### Task description
Your job is to copy all the entries precisely as they stand.

- - -

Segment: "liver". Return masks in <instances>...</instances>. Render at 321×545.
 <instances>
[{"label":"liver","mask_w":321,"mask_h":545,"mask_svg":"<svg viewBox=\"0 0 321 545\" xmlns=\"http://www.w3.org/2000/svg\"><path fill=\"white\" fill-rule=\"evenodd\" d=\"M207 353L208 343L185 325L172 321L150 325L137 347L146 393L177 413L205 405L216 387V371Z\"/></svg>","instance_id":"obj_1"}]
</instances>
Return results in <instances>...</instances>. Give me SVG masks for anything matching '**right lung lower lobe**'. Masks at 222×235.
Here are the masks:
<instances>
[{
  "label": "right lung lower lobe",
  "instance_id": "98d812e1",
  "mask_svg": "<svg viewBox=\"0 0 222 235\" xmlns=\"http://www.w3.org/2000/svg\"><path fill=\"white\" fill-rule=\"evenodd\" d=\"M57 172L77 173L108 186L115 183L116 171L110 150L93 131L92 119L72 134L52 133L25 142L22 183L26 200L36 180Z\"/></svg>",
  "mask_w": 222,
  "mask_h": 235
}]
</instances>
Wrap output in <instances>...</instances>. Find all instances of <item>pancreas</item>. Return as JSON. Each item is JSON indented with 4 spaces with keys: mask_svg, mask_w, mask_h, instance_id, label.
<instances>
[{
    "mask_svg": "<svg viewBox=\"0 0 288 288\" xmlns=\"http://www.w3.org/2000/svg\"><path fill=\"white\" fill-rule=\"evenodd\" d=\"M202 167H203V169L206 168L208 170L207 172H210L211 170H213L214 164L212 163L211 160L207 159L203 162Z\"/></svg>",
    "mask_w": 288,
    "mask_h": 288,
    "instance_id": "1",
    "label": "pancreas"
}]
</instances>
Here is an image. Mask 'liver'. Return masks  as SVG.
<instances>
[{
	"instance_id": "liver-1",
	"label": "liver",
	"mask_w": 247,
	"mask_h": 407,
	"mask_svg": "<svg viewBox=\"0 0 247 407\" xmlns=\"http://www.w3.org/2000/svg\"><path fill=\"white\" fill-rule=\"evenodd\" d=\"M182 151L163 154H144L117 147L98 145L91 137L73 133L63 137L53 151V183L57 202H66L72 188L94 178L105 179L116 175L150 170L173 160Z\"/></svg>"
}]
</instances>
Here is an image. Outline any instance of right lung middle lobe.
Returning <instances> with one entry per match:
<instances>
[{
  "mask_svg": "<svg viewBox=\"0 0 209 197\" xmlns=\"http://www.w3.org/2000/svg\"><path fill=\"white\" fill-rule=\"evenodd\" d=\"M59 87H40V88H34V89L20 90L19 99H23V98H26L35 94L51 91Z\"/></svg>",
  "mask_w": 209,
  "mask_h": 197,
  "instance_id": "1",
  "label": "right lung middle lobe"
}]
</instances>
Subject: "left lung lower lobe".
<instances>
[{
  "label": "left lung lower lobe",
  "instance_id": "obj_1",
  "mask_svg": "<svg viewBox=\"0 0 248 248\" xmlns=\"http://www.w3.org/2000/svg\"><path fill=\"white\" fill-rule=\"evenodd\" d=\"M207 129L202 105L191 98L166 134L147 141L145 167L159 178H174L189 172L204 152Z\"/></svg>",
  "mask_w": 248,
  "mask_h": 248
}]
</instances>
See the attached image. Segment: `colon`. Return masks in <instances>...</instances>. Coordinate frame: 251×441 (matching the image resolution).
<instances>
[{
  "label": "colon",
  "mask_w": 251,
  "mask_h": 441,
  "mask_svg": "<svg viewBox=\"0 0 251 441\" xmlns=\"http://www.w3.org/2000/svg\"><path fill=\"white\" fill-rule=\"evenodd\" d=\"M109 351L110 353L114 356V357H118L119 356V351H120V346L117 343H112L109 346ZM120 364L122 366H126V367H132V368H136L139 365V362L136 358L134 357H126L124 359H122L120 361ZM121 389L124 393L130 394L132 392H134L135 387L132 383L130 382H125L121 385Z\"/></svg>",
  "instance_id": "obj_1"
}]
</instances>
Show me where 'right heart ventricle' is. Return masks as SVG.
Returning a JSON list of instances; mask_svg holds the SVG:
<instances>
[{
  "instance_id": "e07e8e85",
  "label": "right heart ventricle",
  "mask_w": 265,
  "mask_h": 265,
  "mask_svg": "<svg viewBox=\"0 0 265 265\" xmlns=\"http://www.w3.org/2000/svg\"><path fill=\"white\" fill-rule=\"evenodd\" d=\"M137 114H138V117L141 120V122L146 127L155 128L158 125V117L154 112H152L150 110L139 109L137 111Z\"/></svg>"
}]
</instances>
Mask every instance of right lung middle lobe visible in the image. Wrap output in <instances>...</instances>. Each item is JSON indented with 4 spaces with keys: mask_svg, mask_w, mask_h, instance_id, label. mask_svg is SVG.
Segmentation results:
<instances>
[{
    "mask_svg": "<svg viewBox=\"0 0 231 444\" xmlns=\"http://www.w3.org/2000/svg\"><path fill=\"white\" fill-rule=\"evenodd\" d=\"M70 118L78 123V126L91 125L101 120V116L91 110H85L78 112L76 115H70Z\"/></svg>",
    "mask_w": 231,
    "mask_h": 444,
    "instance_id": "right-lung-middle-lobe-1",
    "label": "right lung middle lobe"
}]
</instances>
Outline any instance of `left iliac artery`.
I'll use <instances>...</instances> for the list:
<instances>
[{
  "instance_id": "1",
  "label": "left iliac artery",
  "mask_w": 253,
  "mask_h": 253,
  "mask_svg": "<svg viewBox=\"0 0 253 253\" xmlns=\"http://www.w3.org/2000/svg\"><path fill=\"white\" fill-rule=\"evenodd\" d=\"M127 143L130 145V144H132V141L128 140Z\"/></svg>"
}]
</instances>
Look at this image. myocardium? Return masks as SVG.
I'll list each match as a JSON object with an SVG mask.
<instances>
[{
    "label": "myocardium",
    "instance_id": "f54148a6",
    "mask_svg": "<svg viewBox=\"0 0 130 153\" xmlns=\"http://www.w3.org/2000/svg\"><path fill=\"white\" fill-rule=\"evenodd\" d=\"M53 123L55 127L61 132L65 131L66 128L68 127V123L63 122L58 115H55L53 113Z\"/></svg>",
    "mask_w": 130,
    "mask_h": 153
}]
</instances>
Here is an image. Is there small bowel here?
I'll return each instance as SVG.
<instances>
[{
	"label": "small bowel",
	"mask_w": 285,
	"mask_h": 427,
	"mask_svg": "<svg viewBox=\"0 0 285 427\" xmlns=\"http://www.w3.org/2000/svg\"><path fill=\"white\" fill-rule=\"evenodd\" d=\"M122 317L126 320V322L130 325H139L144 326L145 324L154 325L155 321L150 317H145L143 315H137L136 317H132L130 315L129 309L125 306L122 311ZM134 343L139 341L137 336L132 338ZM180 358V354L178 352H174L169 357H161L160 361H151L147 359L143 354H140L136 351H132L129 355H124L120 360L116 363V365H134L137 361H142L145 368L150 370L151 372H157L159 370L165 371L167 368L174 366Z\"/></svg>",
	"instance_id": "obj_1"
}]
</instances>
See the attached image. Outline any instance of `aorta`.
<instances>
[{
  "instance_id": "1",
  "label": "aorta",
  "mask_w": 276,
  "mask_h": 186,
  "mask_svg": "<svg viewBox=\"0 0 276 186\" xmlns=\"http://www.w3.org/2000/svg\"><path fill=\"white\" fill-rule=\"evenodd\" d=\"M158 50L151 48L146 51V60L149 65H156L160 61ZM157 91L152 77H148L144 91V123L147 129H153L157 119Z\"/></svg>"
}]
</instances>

- - -

### Written solution
Segment: "liver". Return masks in <instances>...</instances>. Render at 321×545.
 <instances>
[{"label":"liver","mask_w":321,"mask_h":545,"mask_svg":"<svg viewBox=\"0 0 321 545\" xmlns=\"http://www.w3.org/2000/svg\"><path fill=\"white\" fill-rule=\"evenodd\" d=\"M207 353L208 343L185 325L172 321L150 325L137 347L146 393L177 413L205 405L216 387V371Z\"/></svg>","instance_id":"obj_1"}]
</instances>
Return results in <instances>...</instances>. Give me SVG masks for anything matching '**right lung lower lobe**'. Masks at 222×235.
Here are the masks:
<instances>
[{
  "label": "right lung lower lobe",
  "instance_id": "98d812e1",
  "mask_svg": "<svg viewBox=\"0 0 222 235\" xmlns=\"http://www.w3.org/2000/svg\"><path fill=\"white\" fill-rule=\"evenodd\" d=\"M57 172L77 173L108 186L115 183L116 171L110 150L93 131L92 119L72 134L52 133L25 142L22 183L26 200L36 180Z\"/></svg>",
  "mask_w": 222,
  "mask_h": 235
}]
</instances>
Wrap output in <instances>...</instances>. Find all instances of <item>pancreas</item>. Return as JSON. Each item is JSON indented with 4 spaces with keys: mask_svg, mask_w, mask_h, instance_id, label.
<instances>
[{
    "mask_svg": "<svg viewBox=\"0 0 288 288\" xmlns=\"http://www.w3.org/2000/svg\"><path fill=\"white\" fill-rule=\"evenodd\" d=\"M202 167H203V169L206 168L208 170L207 172H210L211 170H213L214 164L212 163L211 160L207 159L203 162Z\"/></svg>",
    "mask_w": 288,
    "mask_h": 288,
    "instance_id": "1",
    "label": "pancreas"
}]
</instances>
Here is an image. Mask 'liver'. Return masks  as SVG.
<instances>
[{
	"instance_id": "liver-1",
	"label": "liver",
	"mask_w": 247,
	"mask_h": 407,
	"mask_svg": "<svg viewBox=\"0 0 247 407\" xmlns=\"http://www.w3.org/2000/svg\"><path fill=\"white\" fill-rule=\"evenodd\" d=\"M182 151L163 154H144L117 147L98 145L91 137L73 133L63 137L53 151V183L57 202H66L72 188L94 178L105 179L116 175L150 170L173 160Z\"/></svg>"
}]
</instances>
Here is an image. Outline any instance of right lung middle lobe.
Returning <instances> with one entry per match:
<instances>
[{
  "mask_svg": "<svg viewBox=\"0 0 209 197\" xmlns=\"http://www.w3.org/2000/svg\"><path fill=\"white\" fill-rule=\"evenodd\" d=\"M59 87H40V88H34V89L20 90L19 99H23V98H26L35 94L51 91Z\"/></svg>",
  "mask_w": 209,
  "mask_h": 197,
  "instance_id": "1",
  "label": "right lung middle lobe"
}]
</instances>
Subject: "left lung lower lobe".
<instances>
[{
  "label": "left lung lower lobe",
  "instance_id": "obj_1",
  "mask_svg": "<svg viewBox=\"0 0 248 248\" xmlns=\"http://www.w3.org/2000/svg\"><path fill=\"white\" fill-rule=\"evenodd\" d=\"M207 129L202 105L191 98L166 134L147 141L145 167L159 178H174L189 172L204 152Z\"/></svg>",
  "mask_w": 248,
  "mask_h": 248
}]
</instances>
See the attached image. Segment: `colon`. Return masks in <instances>...</instances>. Coordinate frame: 251×441 (matching the image resolution).
<instances>
[{
  "label": "colon",
  "mask_w": 251,
  "mask_h": 441,
  "mask_svg": "<svg viewBox=\"0 0 251 441\" xmlns=\"http://www.w3.org/2000/svg\"><path fill=\"white\" fill-rule=\"evenodd\" d=\"M109 351L110 353L114 356V357H118L119 356V351H120V346L117 343H112L109 346ZM120 364L122 366H126V367H132V368H136L139 365V362L136 358L134 357H126L124 359H122L120 361ZM121 389L124 393L130 394L132 392H134L135 387L132 383L130 382H125L121 385Z\"/></svg>",
  "instance_id": "obj_1"
}]
</instances>
Show me where 'right heart ventricle' is. Return masks as SVG.
Returning a JSON list of instances; mask_svg holds the SVG:
<instances>
[{
  "instance_id": "e07e8e85",
  "label": "right heart ventricle",
  "mask_w": 265,
  "mask_h": 265,
  "mask_svg": "<svg viewBox=\"0 0 265 265\" xmlns=\"http://www.w3.org/2000/svg\"><path fill=\"white\" fill-rule=\"evenodd\" d=\"M137 114H138V117L141 120V122L146 127L155 128L158 125V117L154 112H152L150 110L139 109L137 111Z\"/></svg>"
}]
</instances>
Mask every instance of right lung middle lobe visible in the image. Wrap output in <instances>...</instances>. Each item is JSON indented with 4 spaces with keys: mask_svg, mask_w, mask_h, instance_id, label. mask_svg is SVG.
Segmentation results:
<instances>
[{
    "mask_svg": "<svg viewBox=\"0 0 231 444\" xmlns=\"http://www.w3.org/2000/svg\"><path fill=\"white\" fill-rule=\"evenodd\" d=\"M70 118L78 123V126L91 125L101 120V116L91 110H85L78 112L76 115H70Z\"/></svg>",
    "mask_w": 231,
    "mask_h": 444,
    "instance_id": "right-lung-middle-lobe-1",
    "label": "right lung middle lobe"
}]
</instances>
Outline any instance of `left iliac artery`.
I'll use <instances>...</instances> for the list:
<instances>
[{
  "instance_id": "1",
  "label": "left iliac artery",
  "mask_w": 253,
  "mask_h": 253,
  "mask_svg": "<svg viewBox=\"0 0 253 253\" xmlns=\"http://www.w3.org/2000/svg\"><path fill=\"white\" fill-rule=\"evenodd\" d=\"M127 143L130 145V144H132V141L128 140Z\"/></svg>"
}]
</instances>
Look at this image. myocardium? Return masks as SVG.
I'll list each match as a JSON object with an SVG mask.
<instances>
[{
    "label": "myocardium",
    "instance_id": "f54148a6",
    "mask_svg": "<svg viewBox=\"0 0 130 153\" xmlns=\"http://www.w3.org/2000/svg\"><path fill=\"white\" fill-rule=\"evenodd\" d=\"M53 123L55 127L61 132L65 131L66 128L68 127V123L63 122L58 115H55L53 113Z\"/></svg>",
    "mask_w": 130,
    "mask_h": 153
}]
</instances>
Here is an image. Is there small bowel here?
I'll return each instance as SVG.
<instances>
[{
	"label": "small bowel",
	"mask_w": 285,
	"mask_h": 427,
	"mask_svg": "<svg viewBox=\"0 0 285 427\" xmlns=\"http://www.w3.org/2000/svg\"><path fill=\"white\" fill-rule=\"evenodd\" d=\"M122 317L126 320V322L130 325H139L144 326L145 324L154 325L155 321L150 317H145L143 315H137L136 317H132L130 315L129 309L125 306L122 311ZM134 343L139 341L137 336L132 338ZM180 358V354L178 352H174L169 357H161L160 361H151L147 359L143 354H140L136 351H132L129 355H124L120 360L116 363V365H134L137 361H142L145 368L150 370L151 372H157L159 370L165 371L167 368L174 366Z\"/></svg>",
	"instance_id": "obj_1"
}]
</instances>
See the attached image. Outline any instance of `aorta`.
<instances>
[{
  "instance_id": "1",
  "label": "aorta",
  "mask_w": 276,
  "mask_h": 186,
  "mask_svg": "<svg viewBox=\"0 0 276 186\" xmlns=\"http://www.w3.org/2000/svg\"><path fill=\"white\" fill-rule=\"evenodd\" d=\"M158 50L151 48L146 51V60L149 65H156L160 61ZM157 91L152 77H148L144 91V123L147 129H153L157 119Z\"/></svg>"
}]
</instances>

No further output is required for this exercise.